* _WORK TO COMPLETE_:
Transcription, pictures excluded: write out the data below exactly.

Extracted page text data

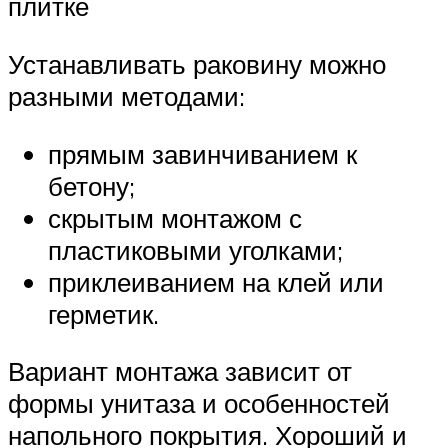
плитке
Устанавливать раковину можно
разными методами:
прямым завинчиванием к
бетону;
скрытым монтажом с
пластиковыми уголками;
приклеиванием на клей или
герметик.
Вариант монтажа зависит от
формы унитаза и особенностей
напольного покрытия. Хороший и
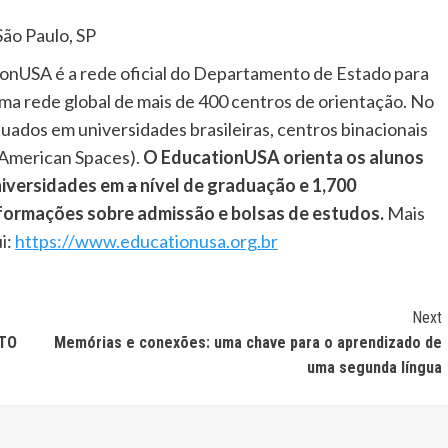
ão Paulo, SP
onUSA é a rede oficial do Departamento de Estado para
ma rede global de mais de 400 centros de orientação. No
tuados em universidades brasileiras, centros binacionais
(American Spaces).
O EducationUSA orienta os alunos
niversidades
em
a
nível de graduação e 1,700
ormações sobre admissão e bolsas de estudos.
Mais
i:
https://www.educationusa.org.br
Next
LTO
Memórias e conexões: uma chave para o aprendizado de
uma segunda língua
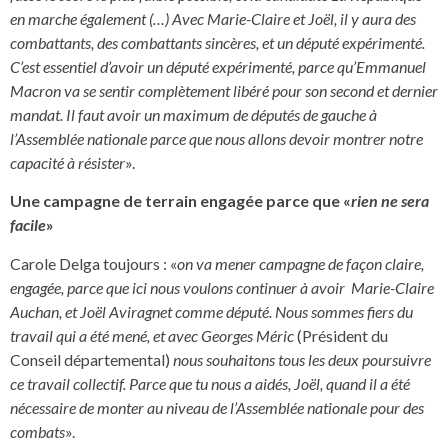
en marche également (…) Avec Marie-Claire et Joël, il y aura des
combattants, des combattants sincères, et un député expérimenté.
C’est essentiel d’avoir un député expérimenté, parce qu’Emmanuel
Macron va se sentir complètement libéré pour son second et dernier
mandat. Il faut avoir un maximum de députés de gauche à
l’Assemblée nationale parce que nous allons devoir montrer notre
capacité à résister
».
Une campagne de terrain engagée parce que «
rien ne sera
facile
»
Carole Delga toujours : «
on va mener campagne de façon claire,
engagée, parce que ici nous voulons continuer à avoir Marie-Claire
Auchan, et Joël Aviragnet comme député. Nous sommes fiers du
travail qui a été mené, et avec Georges Méric
(Président du
Conseil départemental)
nous souhaitons tous les deux poursuivre
ce travail collectif. Parce que tu nous a aidés, Joël, quand il a été
nécessaire de monter au niveau de l’Assemblée nationale pour des
combats
».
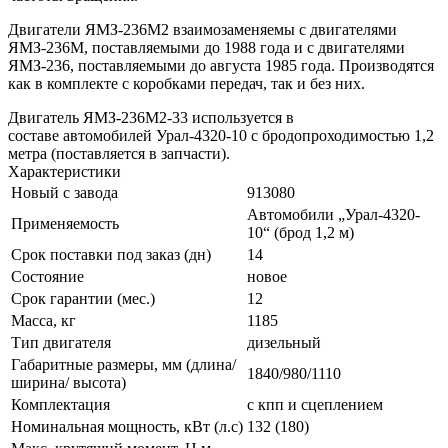
Двигатели ЯМЗ-236М2 взаимозаменяемы с двигателями
ЯМЗ-236М, поставляемыми до 1988 года и с двигателями
ЯМЗ-236, поставляемыми до августа 1985 года. Производятся
как в комплекте с коробками передач, так и без них.
Двигатель ЯМЗ-236М2-33 используется в
составе автомобилей Урал-4320-10 с бродопроходимостью 1,2
метра (поставляется в запчасти).
Характеристики
Новый с завода
913080
Автомобили „Урал-4320-
Применяемость
10“ (брод 1,2 м)
Срок поставки под заказ (дн)
14
Состояние
новое
Срок гарантии (мес.)
12
Масса, кг
1185
Тип двигателя
дизельный
Габаритные размеры, мм (длина/
1840/980/1110
ширина/ высота)
Комплектация
с кпп и сцеплением
Номинальная мощность, кВт (л.с)
132 (180)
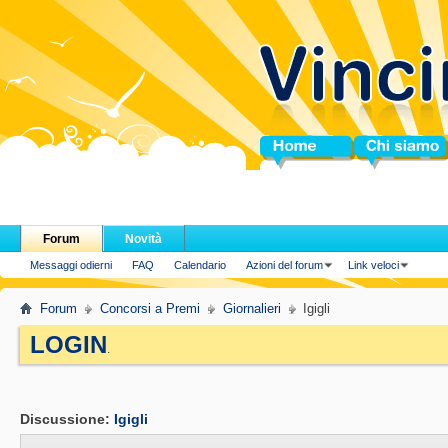
Home
Chi siamo
Forum
Novità
Messaggi odierni
FAQ
Calendario
Azioni del forum
Link veloci
Forum
Concorsi a Premi
Giornalieri
Igigli
LOGIN
.
Discussione:
Igigli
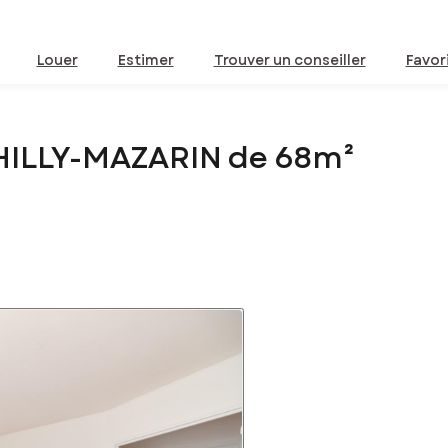
Louer
Estimer
Trouver un conseiller
Favor
HILLY-MAZARIN de 68m²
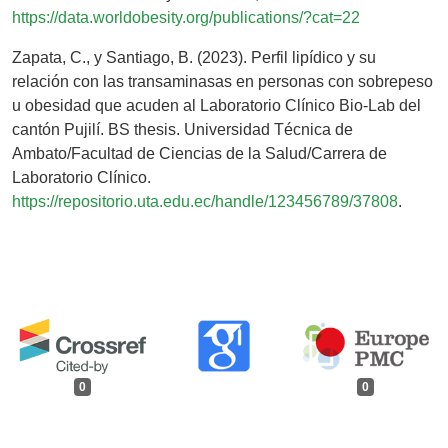
https://data.worldobesity.org/publications/?cat=22
Zapata, C., y Santiago, B. (2023). Perfil lipídico y su
relación con las transaminasas en personas con sobrepeso
u obesidad que acuden al Laboratorio Clínico Bio-Lab del
cantón Pujilí. BS thesis. Universidad Técnica de
Ambato/Facultad de Ciencias de la Salud/Carrera de
Laboratorio Clínico.
https://repositorio.uta.edu.ec/handle/123456789/37808
.
0
0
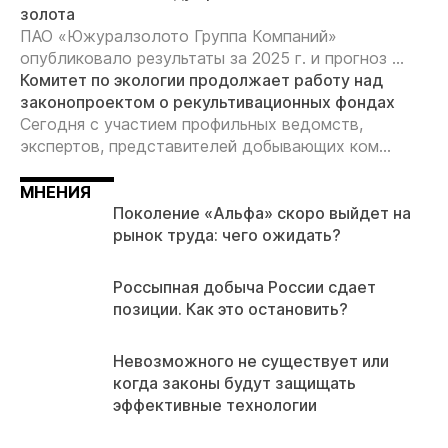
золота
ПАО «Южуралзолото Группа Компаний»
опубликовало результаты за 2025 г. и прогноз ...
Комитет по экологии продолжает работу над
законопроектом о рекультивационных фондах
Сегодня с участием профильных ведомств,
экспертов, представителей добывающих ком...
МНЕНИЯ
Поколение «Альфа» скоро выйдет на
рынок труда: чего ожидать?
Россыпная добыча России сдает
позиции. Как это остановить?
Невозможного не существует или
когда законы будут защищать
эффективные технологии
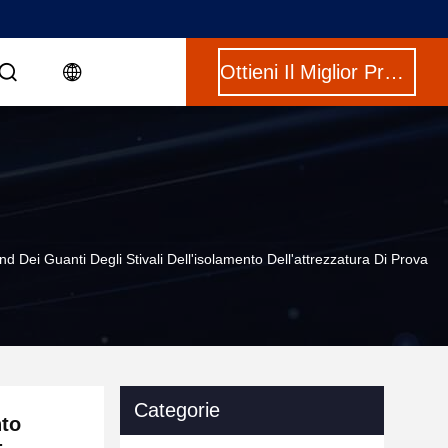
Ottieni Il Miglior Prezzo
 Dei Guanti Degli Stivali Dell'isolamento Dell'attrezzatura Di Prova
Categorie
nto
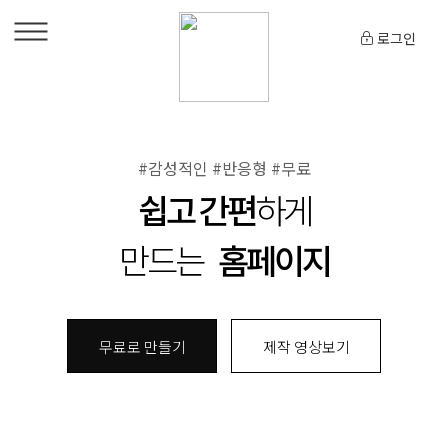
로그인
#감성적인 #반응형 #무료
쉽고 간편
하게
만드는
홈페이지
무료로 만들기
제작 영상보기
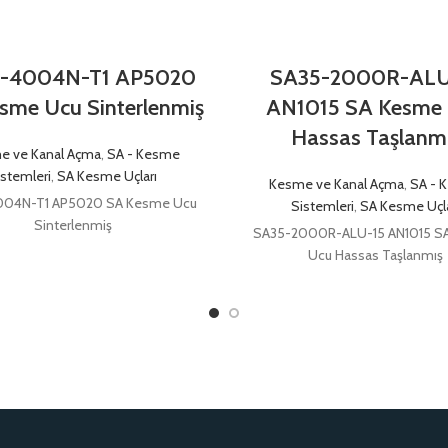
-4004N-T1 AP5020
SA35-2000R-ALU
sme Ucu Sinterlenmiş
AN1015 SA Kesme
Hassas Taşlanm
e ve Kanal Açma
,
SA - Kesme
istemleri
,
SA Kesme Uçları
Kesme ve Kanal Açma
,
SA - 
004N-T1 AP5020 SA Kesme Ucu
Sistemleri
,
SA Kesme Uçla
Sinterlenmiş
SA35-2000R-ALU-15 AN1015 S
Ucu Hassas Taşlanmış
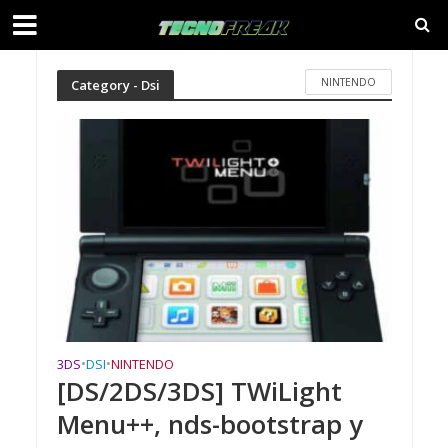
NINTENDO
Category - Dsi
3DS
•
DSI
•
NINTENDO
[DS/2DS/3DS] TWiLight
Menu++, nds-bootstrap y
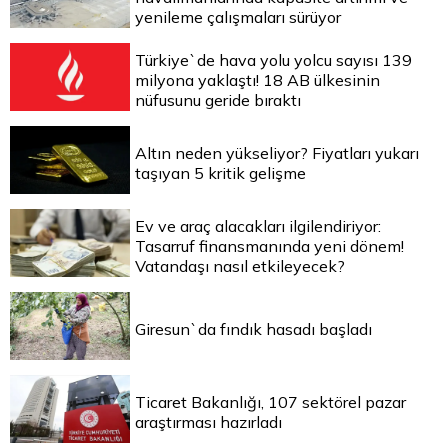
yenileme çalışmaları sürüyor
Türkiye`de hava yolu yolcu sayısı 139
milyona yaklaştı! 18 AB ülkesinin
nüfusunu geride bıraktı
Altın neden yükseliyor? Fiyatları yukarı
taşıyan 5 kritik gelişme
Ev ve araç alacakları ilgilendiriyor:
Tasarruf finansmanında yeni dönem!
Vatandaşı nasıl etkileyecek?
Giresun`da fındık hasadı başladı
Ticaret Bakanlığı, 107 sektörel pazar
araştırması hazırladı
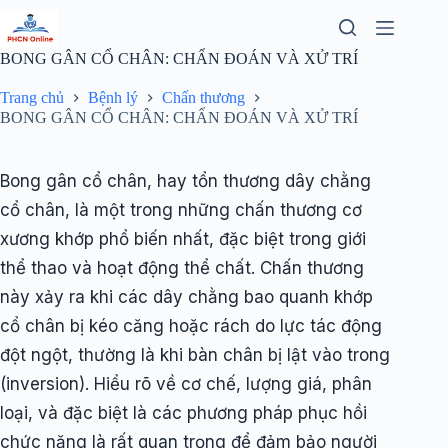
Chuyển
đến
phần
BONG GÂN CỔ CHÂN: CHẨN ĐOÁN VÀ XỬ TRÍ
nội
dung
Trang chủ
Bệnh lý
Chấn thương
BONG GÂN CỔ CHÂN: CHẨN ĐOÁN VÀ XỬ TRÍ
Bong gân cổ chân, hay tổn thương dây chằng
cổ chân, là một trong những chấn thương cơ
xương khớp phổ biến nhất, đặc biệt trong giới
thể thao và hoạt động thể chất. Chấn thương
này xảy ra khi các dây chằng bao quanh khớp
cổ chân bị kéo căng hoặc rách do lực tác động
đột ngột, thường là khi bàn chân bị lật vào trong
(inversion). Hiểu rõ về cơ chế, lượng giá, phân
loại, và đặc biệt là các phương pháp phục hồi
chức năng là rất quan trọng để đảm bảo người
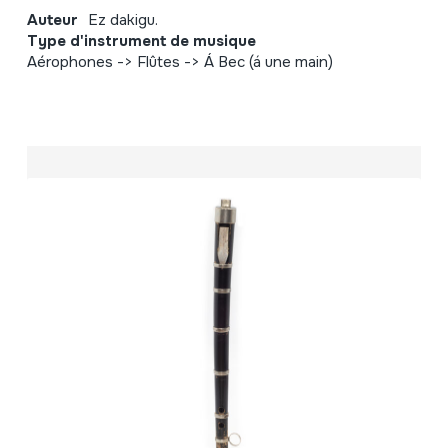
Auteur
Ez dakigu.
Type d'instrument de musique
Aérophones -> Flûtes -> Á Bec (á une main)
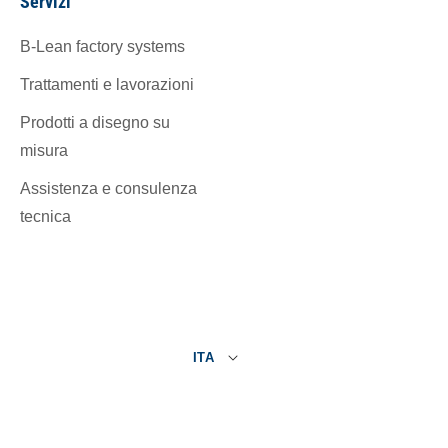
Servizi
B-Lean factory systems
Trattamenti e lavorazioni
Prodotti a disegno su
misura
Assistenza e consulenza
tecnica
ITA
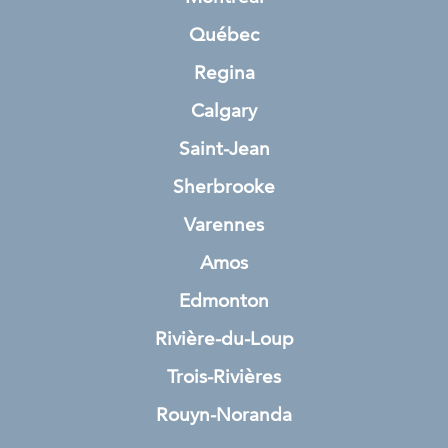
Québec
Regina
Calgary
Saint-Jean
Sherbrooke
Varennes
Amos
Edmonton
Rivière-du-Loup
Trois-Rivières
Rouyn-Noranda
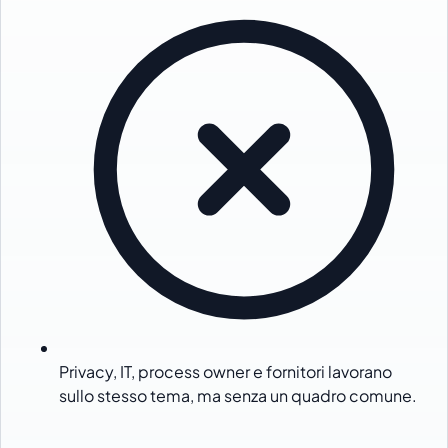
Privacy, IT, process owner e fornitori lavorano
sullo stesso tema, ma senza un quadro comune.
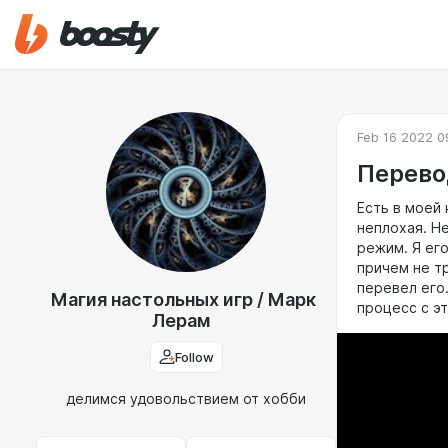
Feb 16 2022 0
Перевод
Есть в моей 
неплохая. Н
режим. Я ег
причем не т
перевел его.
Магия настольных игр / Марк
процесс с э
Лерам
Follow
делимся удовольствием от хобби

* _SOLUTION TO THE PROBLEM_:
плитке
Устанавливать раковину можно
разными методами:
прямым завинчиванием к
бетону;
скрытым монтажом с
пластиковыми уголками;
приклеиванием на клей или
герметик.
Вариант монтажа зависит от
формы унитаза и особенностей
напольного покрытия. Хороший и
ão Paulo, SP
onUSA é a rede oficial do Departamento de Estado para
ma rede global de mais de 400 centros de orientação. No
tuados em universidades brasileiras, centros binacionais
(American Spaces).
O EducationUSA orienta os alunos
niversidades
em
a
nível de graduação e 1,700
ormações sobre admissão e bolsas de estudos.
Mais
i:
https://www.educationusa.org.br
Next
LTO
Memórias e conexões: uma chave para o aprendizado de
uma segunda língua
en marche également (…) Avec Marie-Claire et Joël, il y aura des
combattants, des combattants sincères, et un député expérimenté.
C’est essentiel d’avoir un député expérimenté, parce qu’Emmanuel
Macron va se sentir complètement libéré pour son second et dernier
mandat. Il faut avoir un maximum de députés de gauche à
l’Assemblée nationale parce que nous allons devoir montrer notre
capacité à résister
».
Une campagne de terrain engagée parce que «
rien ne sera
facile
»
Carole Delga toujours : «
on va mener campagne de façon claire,
engagée, parce que ici nous voulons continuer à avoir Marie-Claire
Auchan, et Joël Aviragnet comme député. Nous sommes fiers du
travail qui a été mené, et avec Georges Méric
(Président du
Conseil départemental)
nous souhaitons tous les deux poursuivre
ce travail collectif. Parce que tu nous a aidés, Joël, quand il a été
nécessaire de monter au niveau de l’Assemblée nationale pour des
combats
».
Двигатели ЯМЗ-236М2 взаимозаменяемы с двигателями
ЯМЗ-236М, поставляемыми до 1988 года и с двигателями
ЯМЗ-236, поставляемыми до августа 1985 года. Производятся
как в комплекте с коробками передач, так и без них.
Двигатель ЯМЗ-236М2-33 используется в
составе автомобилей Урал-4320-10 с бродопроходимостью 1,2
метра (поставляется в запчасти).
Характеристики
Новый с завода
913080
Автомобили „Урал-4320-
Применяемость
10“ (брод 1,2 м)
Срок поставки под заказ (дн)
14
Состояние
новое
Срок гарантии (мес.)
12
Масса, кг
1185
Тип двигателя
дизельный
Габаритные размеры, мм (длина/
1840/980/1110
ширина/ высота)
Комплектация
с кпп и сцеплением
Номинальная мощность, кВт (л.с)
132 (180)
Home
Chi siamo
Forum
Novità
Messaggi odierni
FAQ
Calendario
Azioni del forum
Link veloci
Forum
Concorsi a Premi
Giornalieri
Igigli
LOGIN
.
Discussione:
Igigli
Louer
Estimer
Trouver un conseiller
Favor
HILLY-MAZARIN de 68m²
https://data.worldobesity.org/publications/?cat=22
Zapata, C., y Santiago, B. (2023). Perfil lipídico y su
relación con las transaminasas en personas con sobrepeso
u obesidad que acuden al Laboratorio Clínico Bio-Lab del
cantón Pujilí. BS thesis. Universidad Técnica de
Ambato/Facultad de Ciencias de la Salud/Carrera de
Laboratorio Clínico.
https://repositorio.uta.edu.ec/handle/123456789/37808
.
0
0
золота
ПАО «Южуралзолото Группа Компаний»
опубликовало результаты за 2025 г. и прогноз ...
Комитет по экологии продолжает работу над
законопроектом о рекультивационных фондах
Сегодня с участием профильных ведомств,
экспертов, представителей добывающих ком...
МНЕНИЯ
Поколение «Альфа» скоро выйдет на
рынок труда: чего ожидать?
Россыпная добыча России сдает
позиции. Как это остановить?
Невозможного не существует или
когда законы будут защищать
эффективные технологии
Ottieni Il Miglior Prezzo
 Dei Guanti Degli Stivali Dell'isolamento Dell'attrezzatura Di Prova
Categorie
nto
로그인
#감성적인 #반응형 #무료
쉽고 간편
하게
만드는
홈페이지
무료로 만들기
제작 영상보기
-4004N-T1 AP5020
SA35-2000R-ALU
sme Ucu Sinterlenmiş
AN1015 SA Kesme
Hassas Taşlanm
e ve Kanal Açma
,
SA - Kesme
istemleri
,
SA Kesme Uçları
Kesme ve Kanal Açma
,
SA - 
004N-T1 AP5020 SA Kesme Ucu
Sistemleri
,
SA Kesme Uçla
Sinterlenmiş
SA35-2000R-ALU-15 AN1015 S
Ucu Hassas Taşlanmış
NINTENDO
Category - Dsi
3DS
•
DSI
•
NINTENDO
[DS/2DS/3DS] TWiLight
Menu++, nds-bootstrap y
yenileme çalışmaları sürüyor
Türkiye`de hava yolu yolcu sayısı 139
milyona yaklaştı! 18 AB ülkesinin
nüfusunu geride bıraktı
Altın neden yükseliyor? Fiyatları yukarı
taşıyan 5 kritik gelişme
Ev ve araç alacakları ilgilendiriyor:
Tasarruf finansmanında yeni dönem!
Vatandaşı nasıl etkileyecek?
Giresun`da fındık hasadı başladı
Ticaret Bakanlığı, 107 sektörel pazar
araştırması hazırladı
Chuyển
đến
phần
BONG GÂN CỔ CHÂN: CHẨN ĐOÁN VÀ XỬ TRÍ
nội
dung
Trang chủ
Bệnh lý
Chấn thương
BONG GÂN CỔ CHÂN: CHẨN ĐOÁN VÀ XỬ TRÍ
Bong gân cổ chân, hay tổn thương dây chằng
cổ chân, là một trong những chấn thương cơ
xương khớp phổ biến nhất, đặc biệt trong giới
thể thao và hoạt động thể chất. Chấn thương
này xảy ra khi các dây chằng bao quanh khớp
cổ chân bị kéo căng hoặc rách do lực tác động
đột ngột, thường là khi bàn chân bị lật vào trong
(inversion). Hiểu rõ về cơ chế, lượng giá, phân
loại, và đặc biệt là các phương pháp phục hồi
chức năng là rất quan trọng để đảm bảo người
Auteur
Ez dakigu.
Type d'instrument de musique
Aérophones -> Flûtes -> Á Bec (á une main)
Servizi
B-Lean factory systems
Trattamenti e lavorazioni
Prodotti a disegno su
misura
Assistenza e consulenza
tecnica
ITA
Québec
Regina
Calgary
Saint-Jean
Sherbrooke
Varennes
Amos
Edmonton
Rivière-du-Loup
Trois-Rivières
Rouyn-Noranda
Privacy, IT, process owner e fornitori lavorano
sullo stesso tema, ma senza un quadro comune.
Feb 16 2022 0
Перевод
Есть в моей 
неплохая. Н
режим. Я ег
причем не т
перевел его.
Магия настольных игр / Марк
процесс с э
Лерам
Follow
делимся удовольствием от хобби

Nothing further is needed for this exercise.